Hello Evgeny,
Evgeny Potemkin a écrit, Le 13.10.2009 11:38:
> #At file:///work/bzrroot/45174-bug-azalea/ based on
> revid:alik@stripped
>
> 2814 Evgeny Potemkin 2009-10-13
> Bug#45174: Incorrectly applied equality propagation caused wrong result
> on a query with a materialized semi-join.
>
> When a subquery is a subject to a semi-join optimization its tables are
> merged to the upper query and later they treated as usual tables.

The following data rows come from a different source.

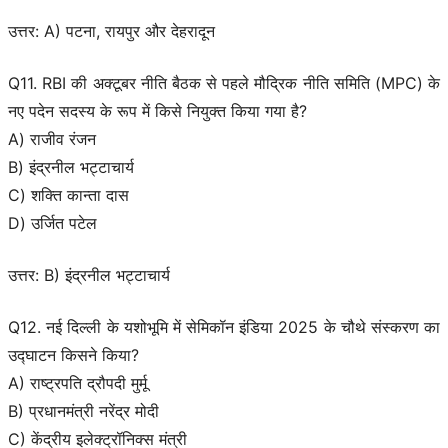
उत्तर: A) पटना, रायपुर और देहरादून
Q11. RBI की अक्टूबर नीति बैठक से पहले मौद्रिक नीति समिति (MPC) के
नए पदेन सदस्य के रूप में किसे नियुक्त किया गया है?
A) राजीव रंजन
B) इंद्रनील भट्टाचार्य
C) शक्ति कान्ता दास
D) उर्जित पटेल
उत्तर: B) इंद्रनील भट्टाचार्य
Q12. नई दिल्ली के यशोभूमि में सेमिकॉन इंडिया 2025 के चौथे संस्करण का
उद्घाटन किसने किया?
A) राष्ट्रपति द्रौपदी मुर्मू
B) प्रधानमंत्री नरेंद्र मोदी
C) केंद्रीय इलेक्ट्रॉनिक्स मंत्री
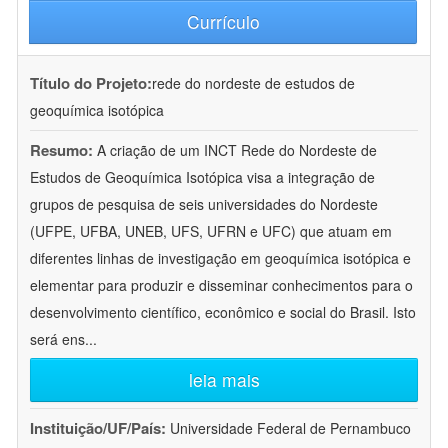
Currículo
Título do Projeto:
rede do nordeste de estudos de
geoquímica isotópica
Resumo:
A criação de um INCT Rede do Nordeste de
Estudos de Geoquímica Isotópica visa a integração de
grupos de pesquisa de seis universidades do Nordeste
(UFPE, UFBA, UNEB, UFS, UFRN e UFC) que atuam em
diferentes linhas de investigação em geoquímica isotópica e
elementar para produzir e disseminar conhecimentos para o
desenvolvimento científico, econômico e social do Brasil. Isto
será ens
...
leia mais
Instituição/UF/País:
Universidade Federal de Pernambuco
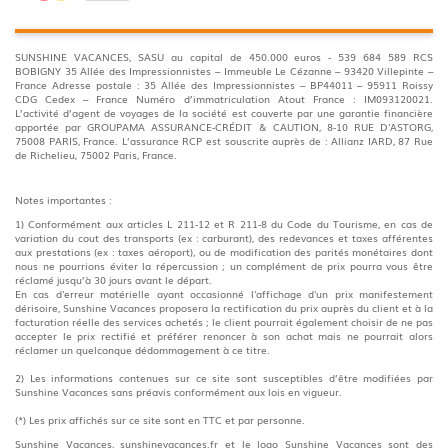
SUNSHINE VACANCES, SASU au capital de 450.000 euros - 539 684 589 RCS
BOBIGNY 35 Allée des Impressionnistes – Immeuble Le Cézanne – 93420 Villepinte –
France Adresse postale : 35 Allée des Impressionnistes – BP44011 – 95911 Roissy
CDG Cedex – France Numéro d’immatriculation Atout France : IM093120021.
L’activité d’agent de voyages de la société est couverte par une garantie financière
apportée par GROUPAMA ASSURANCE-CRÉDIT & CAUTION, 8-10 RUE D'ASTORG,
75008 PARIS, France. L’assurance RCP est souscrite auprès de : Allianz IARD, 87 Rue
de Richelieu, 75002 Paris, France.
Notes importantes :
1) Conformément aux articles L 211-12 et R 211-8 du Code du Tourisme, en cas de
variation du cout des transports (ex : carburant), des redevances et taxes afférentes
aux prestations (ex : taxes aéroport), ou de modification des parités monétaires dont
nous ne pourrions éviter la répercussion ; un complément de prix pourra vous être
réclamé jusqu’à 30 jours avant le départ.
En cas d'erreur matérielle ayant occasionné l'affichage d'un prix manifestement
dérisoire, Sunshine Vacances proposera la rectification du prix auprès du client et à la
facturation réelle des services achetés ; le client pourrait également choisir de ne pas
accepter le prix rectifié et préférer renoncer à son achat mais ne pourrait alors
réclamer un quelconque dédommagement à ce titre.
2) Les informations contenues sur ce site sont susceptibles d’être modifiées par
Sunshine Vacances sans préavis conformément aux lois en vigueur.
(*) Les prix affichés sur ce site sont en TTC et par personne.
Sunshine Vacances, sunshinevacances.fr et le logo Sunshine Vacances sont des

> This allows a bunch of optimizations to be applied, equality
> propagation is among them. Equality propagation is done after query execution
> plan is chosen. It substitutes fields from tables being retrieved later for
> fields from tables being retrieved earlier. However it can't be applied as is
> to any semi-join table.
> The semi-join materialization strategy differs from other semi-join
> strategies that the data from materialized semi-join tables isn't used
> directly but saved to a temporary table first. The materialization isn't
> isolated is a separate step, it is done inline within the nested loop
> execution.
> When it comes to fetch rows from the first table in
> the block of materialized semi-join tables they are isolated and the
> sub_select function is called to materialize result and save it in the
> semi-join result table. Materialization is done once and later data from the
> semi-join result table is used.
> Due to this we can't substitute fields that belong to the semi-join
> for fields from outer query and vice versa.
>
> Example: suppose we have a join order:
>
> ot1 ot2 SJ-Mat(it1 it2 it3) ot3
>
> and equality ot2.col = it1.col = it2.col
> If we're looking for best substitute for 'it2.col', we should pick it1.col
> and not ot2.col.
>
> For a field that is not in a materialized semi-join we must pick a field
> that's not embedded in a materialized semi-join.
>
> Example: suppose we have a join order:
>
> SJ-Mat(it1 it2) ot1 ot2
>
> and equality ot2.col = ot1.col = it2.col
> If we're looking for best substitute for 'ot2.col', we should pick ot1.col
> and not it2.col, because when we run a join between ot1 and ot2
> execution of SJ-Mat(...) has already finished and we can't rely on the value
> of it*.*.
>
> Now the Item_equal::get_first function accepts as a parameter a field being
> substituted and checks whether it belongs to a materialized semi-join.
> Depending on the check result a field to substitute for or NULL is returned.
>
> The sj_strategy field is added to the st_join_table structure. It's a copy of
> the
> POSITION::sj_strategy field and is used to easy checks.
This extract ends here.